Seventy-two percent of marketers find data fragmentation to be their greatest challenge, and in a detailed report from eConsultancy and Tealium, even when they do manage to find the data they need, the data may only be available in one particular application, resulting in blind spots, or there could be a lack of standardization, leading to an inability to “translate” the data.
There are multiple ways in which duplicates can pop up in your database: manual entry, getting multiple requests from the same prospect or customer, importing a contact lists gathered from events or tradeshows and integrations with other applications, all of which can become a big issue for marketing departments that need to track campaign success and ROI.
How to consolidate accurate data:
There are, thankfully, methods to go about deduplicating and linking the same accounts together.
Data matching solutions identify and consolidate records across multiple databases, which improves customer intelligence, profiling, management and ultimately provides access to the elusive single customer view.
But technology can only go so far—the rest will have to be pulled off by instilling best practice data collection processes into your environment.
An example of a data quality strategy:
Every CRM can fall victim to duplicate customer records. But data matching software will help you answer questions like: Is this email linked to this Facebook “like,” this mobile number or this loyalty card?
3. Using accurate data
The third challenge behind successful omnichannel marketing is knowing how to use that data for your business objectives.
With all the data being collected, there is often times a lack of internal know-how surrounding how to group, organize and make sense of it.
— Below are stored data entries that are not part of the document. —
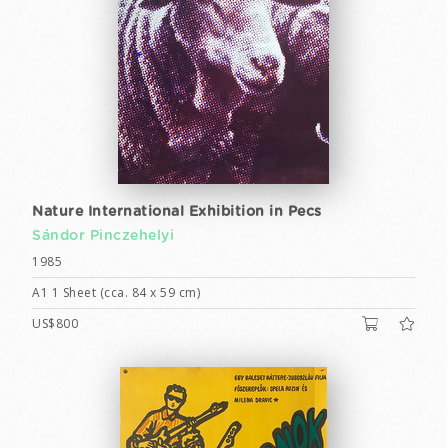
Nature International Exhibition in Pecs
Sándor Pinczehelyi
1985
A1 1 Sheet (cca. 84 x 59 cm)
US$800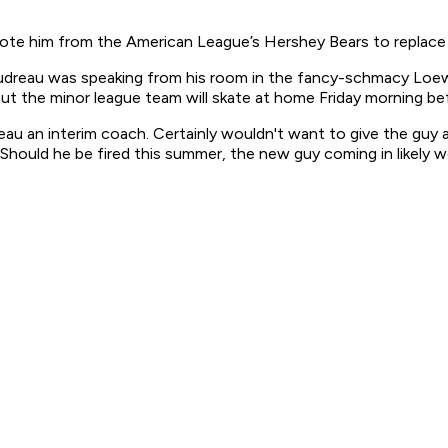
omote him from the American League’s Hershey Bears to replace
oudreau was speaking from his room in the fancy-schmacy Loews
t the minor league team will skate at home Friday morning bef
eau an interim coach. Certainly wouldn't want to give the guy 
Should he be fired this summer, the new guy coming in likely w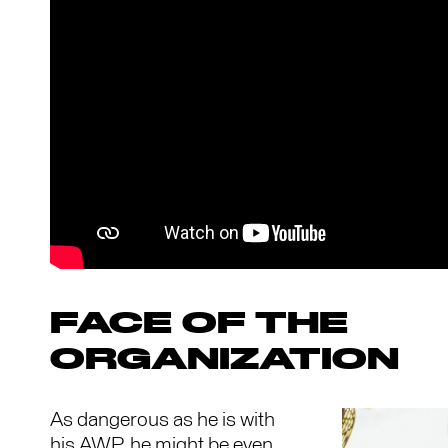
FACE OF THE
ORGANIZATION
As dangerous as he is with
his AWP, he might be even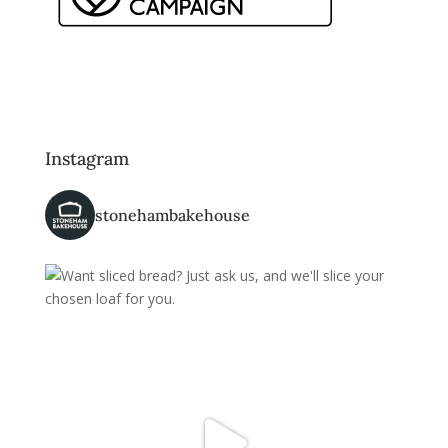
Instagram
stonehambakehouse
Validated data is of little use if you can’t use it to answer questions like: Is the data collected used to estimate the likelihood of customer conversions? Are you able to see that someone who purchased from your website only to return it a month or two later is the same individual?
How to use accurate data:
Using data for strategic objectives is typically headed by C-suite executives like chief marketing officers, chief technology officers and sometimes even chief finance officers.
However, as of late, there has been an advent of a new sort of title—the chief data officer—that handles everything from data governance and information strategy to data quality and using data as a valuable business asset.
While there doesn’t need to be a chief data officer instated in every business, there should be an individual or team that understands how to leverage the data as a strategic asset.
Learning how to use data for your omnichannel marketing is really a matter of asking the right questions that will drive actions, being able to organize and manage the data collected and ensuring that data quality stays at the forefront of every initiative.
Although not all these omnichannel marketing challenges are attributed to data quality, data fuels the resulting actions in such fundamental ways that its importance can hardly be ignored.
Many times, data gets lost in translation as it moves from people to the actual database. When this happens, being able to use data for marketing campaigns becomes vastly more complex.
The biggest roadblock in even beginning to tackle these marketing challenges is that marketers are bound by shrinking budgets and growing responsibilities. The justification for investing in data quality solutions is often thwarted by people becoming too comfortable in legacy technologies or not being able to calculate the return on investment.
However, rest assured that today’s marketing landscape is irrevocably centered on data quality. Only through good data quality can you build a strong foundation for the rest of your omnichannel marketing initiatives. Only through good data can you keep up with your competitors and avoid extinction.